South Orkney Islands - History

History

The South Orkney Islands were discovered in 1821 by two sealers, Nathaniel Brown Palmer and George Powell. The Islands were originally named Powell's Group, with the main island named Coronation Island as it was the year of the coronation of King George IV. In 1823, James Weddell visited the Islands, gave the archipelago its present name (after the Orkney Islands, Scotland) and also renamed some of the islands. The South Orkney Islands are located at roughly the same latitude south as the Orkney Islands are north (60°S vs 59°N), although it is not known if this was a factor behind the naming of the islands.

Subsequently, the islands were frequently visited by sealers and whalers, but no thorough survey was done until the expedition of William Speirs Bruce on the Scotia in 1903, which overwintered at Laurie Island. Bruce surveyed the islands, reverted some of Weddell's name changes, and established a meteorological station, which was sold to the Argentinian Government upon his departure in 1904. This base, renamed Orcadas in 1951, is still in operation today and is thus the oldest research station continuously staffed in the Antarctic.

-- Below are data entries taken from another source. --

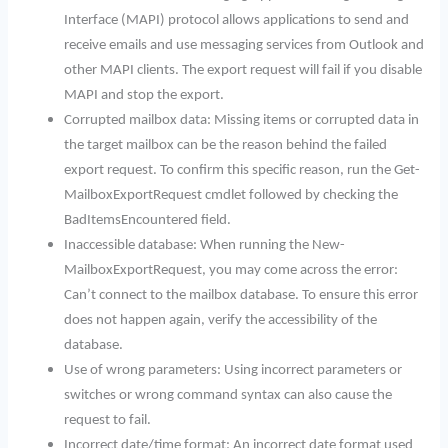
Interface (MAPI) protocol allows applications to send and
receive emails and use messaging services from Outlook and
other MAPI clients. The export request will fail if you disable
MAPI and stop the export.
Corrupted mailbox data: Missing items or corrupted data in
the target mailbox can be the reason behind the failed
export request. To confirm this specific reason, run the Get-
MailboxExportRequest cmdlet followed by checking the
BadItemsEncountered field.
Inaccessible database: When running the New-
MailboxExportRequest, you may come across the error:
Can’t connect to the mailbox database. To ensure this error
does not happen again, verify the accessibility of the
database.
Use of wrong parameters: Using incorrect parameters or
switches or wrong command syntax can also cause the
request to fail.
Incorrect date/time format: An incorrect date format used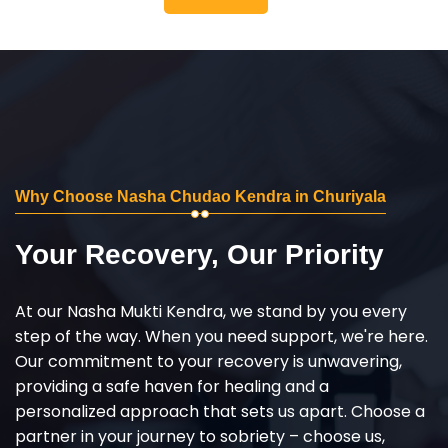
Why Choose Nasha Chudao Kendra in Churiyala
Your Recovery, Our Priority
At our Nasha Mukti Kendra, we stand by you every
step of the way. When you need support, we're here.
Our commitment to your recovery is unwavering,
providing a safe haven for healing and a
personalized approach that sets us apart. Choose a
partner in your journey to sobriety – choose us,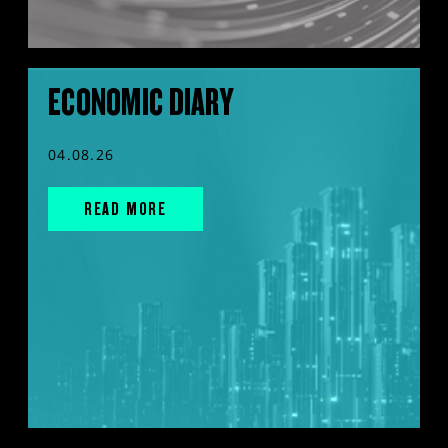
ECONOMIC DIARY
04.08.26
READ MORE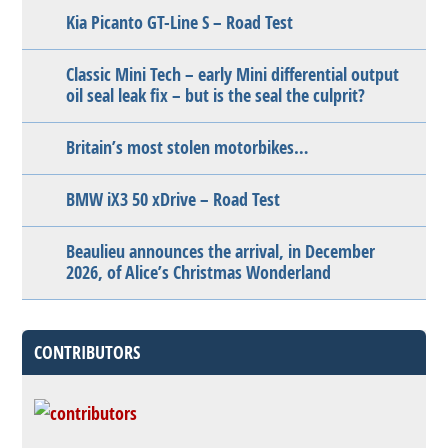
Kia Picanto GT-Line S – Road Test
Classic Mini Tech – early Mini differential output
oil seal leak fix – but is the seal the culprit?
Britain’s most stolen motorbikes…
BMW iX3 50 xDrive – Road Test
Beaulieu announces the arrival, in December
2026, of Alice’s Christmas Wonderland
CONTRIBUTORS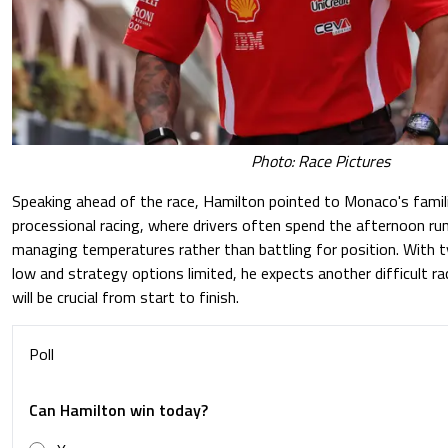
Photo: Race Pictures
Speaking ahead of the race, Hamilton pointed to Monaco's famil
processional racing, where drivers often spend the afternoon run
managing temperatures rather than battling for position. With ty
low and strategy options limited, he expects another difficult ra
will be crucial from start to finish.
Poll
Can Hamilton win today?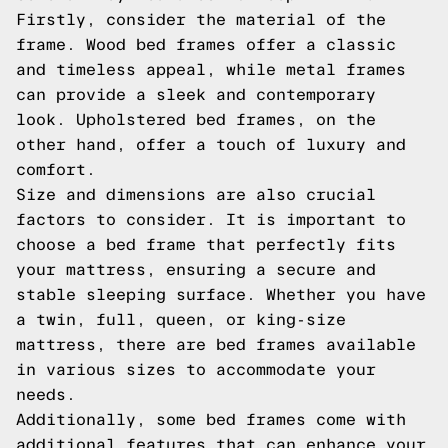
Firstly, consider the material of the
frame. Wood bed frames offer a classic
and timeless appeal, while metal frames
can provide a sleek and contemporary
look. Upholstered bed frames, on the
other hand, offer a touch of luxury and
comfort.
Size and dimensions are also crucial
factors to consider. It is important to
choose a bed frame that perfectly fits
your mattress, ensuring a secure and
stable sleeping surface. Whether you have
a twin, full, queen, or king-size
mattress, there are bed frames available
in various sizes to accommodate your
needs.
Additionally, some bed frames come with
additional features that can enhance your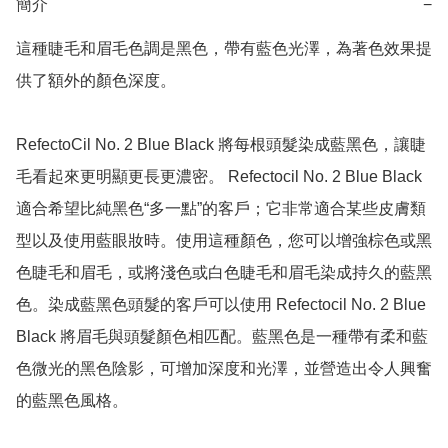
簡介
−
這種睫毛和眉毛色調是黑色，帶有藍色光澤，為著色效果提
供了額外的顏色深度。

RefectoCil No. 2 Blue Black 將每根頭髮染成藍黑色，讓睫
毛看起來更明顯更長更濃密。 Refectocil No. 2 Blue Black 
適合希望比純黑色“多一點”的客戶；它非常適合某些皮膚類
型以及使用藍眼妝時。使用這種顏色，您可以增強棕色或黑
色睫毛和眉毛，或將淺色或白色睫毛和眉毛染成持久的藍黑
色。染成藍黑色頭髮的客戶可以使用 Refectocil No. 2 Blue 
Black 將眉毛與頭髮顏色相匹配。藍黑色是一種帶有柔和藍
色微光的黑色陰影，可增加深度和光澤，並營造出令人興奮
的藍黑色風格。
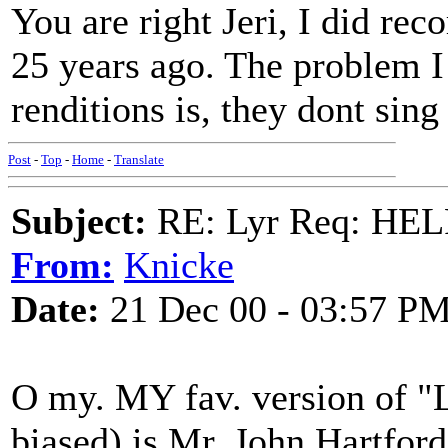
You are right Jeri, I did re
25 years ago. The problem I
renditions is, they dont sing a
Post
-
Top
-
Home
-
Translate
Subject:
RE: Lyr Req: HE
From:
Knicke
Date:
21 Dec 00 - 03:57 P
O my. MY fav. version of "
biased) is Mr. John Hartfor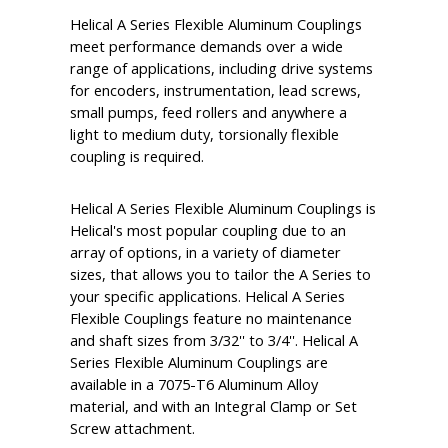
Helical A Series Flexible Aluminum Couplings
meet performance demands over a wide
range of applications, including drive systems
for encoders, instrumentation, lead screws,
small pumps, feed rollers and anywhere a
light to medium duty, torsionally flexible
coupling is required.
Helical A Series Flexible Aluminum Couplings is
Helical's most popular coupling due to an
array of options, in a variety of diameter
sizes, that allows you to tailor the A Series to
your specific applications. Helical A Series
Flexible Couplings feature no maintenance
and shaft sizes from 3/32'' to 3/4''. Helical A
Series Flexible Aluminum Couplings are
available in a 7075-T6 Aluminum Alloy
material, and with an Integral Clamp or Set
Screw attachment.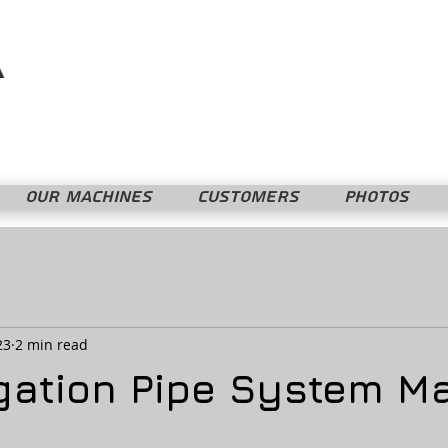
Mopline Machshevet LTD.
מופליין מחשבת בע"מ
OUR MACHINES
CUSTOMERS
PHOTOS
23
2 min read
rigation Pipe System M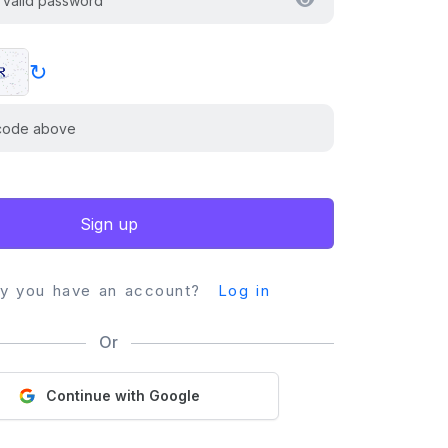
↻
Sign up
dy you have an account?
Log in
Or
Continue with Google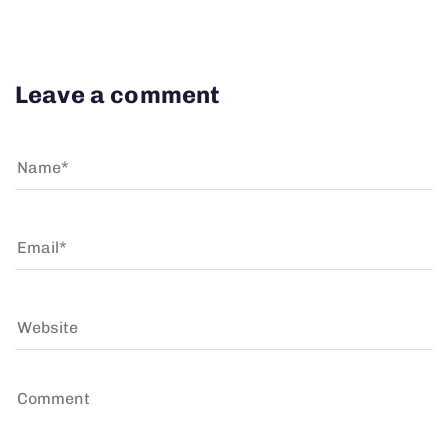
Leave a comment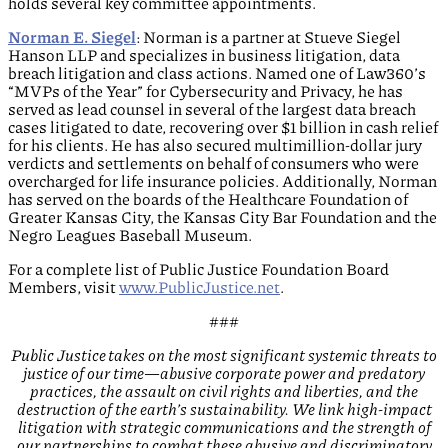
holds several key committee appointments.
Norman E. Siegel
: Norman is a partner at Stueve Siegel
Hanson LLP and specializes in business litigation, data
breach litigation and class actions. Named one of Law360’s
“MVPs of the Year” for Cybersecurity and Privacy, he has
served as lead counsel in several of the largest data breach
cases litigated to date, recovering over $1 billion in cash relief
for his clients. He has also secured multimillion-dollar jury
verdicts and settlements on behalf of consumers who were
overcharged for life insurance policies. Additionally, Norman
has served on the boards of the Healthcare Foundation of
Greater Kansas City, the Kansas City Bar Foundation and the
Negro Leagues Baseball Museum.
For a complete list of Public Justice Foundation Board
Members, visit
www.PublicJustice.net
.
###
Public Justice takes on the most significant systemic threats to
justice of our time—abusive corporate power and predatory
practices, the assault on civil rights and liberties, and the
destruction of the earth’s sustainability. We link high-impact
litigation with strategic communications and the strength of
our partnerships to combat these abusive and discriminatory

In 1908, the United Kingdom declared sovereignty over various Antarctic and South American territories "to the south of the 50th parallel of south latitude, and lying between the 20th and the 80th degrees of west longitude", including the South Orkney Islands. The Islands were subsequently administered as part of the Falkland Islands Dependencies. A biological research station on Signy Island was built in 1947 by the British Antarctic Survey. In 1962, the islands became part of the newly established British Antarctic Territory.

The Argentinian claim to the islands dates from 1925. It was originally justified by the Argentinian occupation of the Laurie Island base and later subsumed into a wider territorial claim.